O encontro também abordou a ampliação das microusinas, com até 75 quilowatts (kW) de potência instalada. De acordo com o requerimento, Minas Gerais possui hoje 308.787 unidades geradoras, das quais 307.948 são de micro e minigeração. No Brasil, são 2.816.098 sistemas desse tipo, sendo 99% de origem fotovoltaica.
“O Estado é referência nacional em geração distribuída. Isso mostra que o povo mineiro, especialmente quem vive no campo, está comprometido com a transição energética e com a produção de energia limpa e renovável”, destacou a deputada Leninha (PT), autora do Projeto de Lei (PL) 3.159/24.
A proposta que tramita na Casa busca garantir protagonismo às cooperativas e associações de agricultores familiares na geração e comercialização de energia solar em Minas. O texto também cria o Fundo Estadual de Desenvolvimento Rural (Funderur), voltado ao financiamento de programas para implantação de usinas de micro e minigeração.
Leninha detalhou ainda que o PL prevê a obrigatoriedade de compra, pelas concessionárias, de parte da energia gerada no meio rural. “Estamos propondo que 30% dessa energia seja adquirida dessas associações, considerando os custos e os benefícios sociais e ambientais”.

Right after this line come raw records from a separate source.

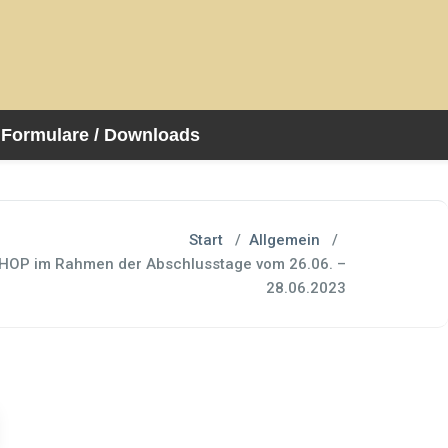
Formulare / Downloads
Start
/
Allgemein
/
OP im Rahmen der Abschlusstage vom 26.06. –
28.06.2023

O diretor de Infraestrutura da Emater-MG, Vitório Alves Freitas, sugeriu que o texto priorize a microgeração, para atender de forma mais eficaz os pequenos produtores. Segundo ele, mais agricultores podem ter acesso a essa tecnologia, gerando impactos econômicos positivos nas propriedades. “É possível ampliar o uso de equipamentos elétricos, aumentar a sustentabilidade, distribuir renda e atender mais de um estabelecimento”.
Freitas também propôs utilizar recursos da Tarifa Social de Energia Elétrica para financiar a compra de equipamentos necessários às microusinas e garantir o fornecimento para quem já é beneficiário. “Uma usina de 75 kW atende 87 famílias. Seriam necessárias 16.217 usinas operadas por agricultores familiares para suprir toda a demanda. Assim, o produtor teria uma receita média de R$ 2.600,47 por mês. É uma renda que já existe e que beneficia a todos. Se a proposta avançar, a legislação pode impulsionar programas específicos e fortalecer o desenvolvimento sustentável”.
O diretor de Operações da Coopersolar, Gilmar Braga, reforçou que, ao gerar sua própria energia, o produtor rural consegue reduzir em até 85% o valor da conta de luz. Ele lembrou que o excedente pode ser vendido à concessionária, gerando retorno financeiro e acelerando o payback do investimento. “Temos uma grande oportunidade de dar segurança jurídica ao setor e garantir ao produtor rural um retorno que ele dificilmente terá em outro tipo de atividade”, observou.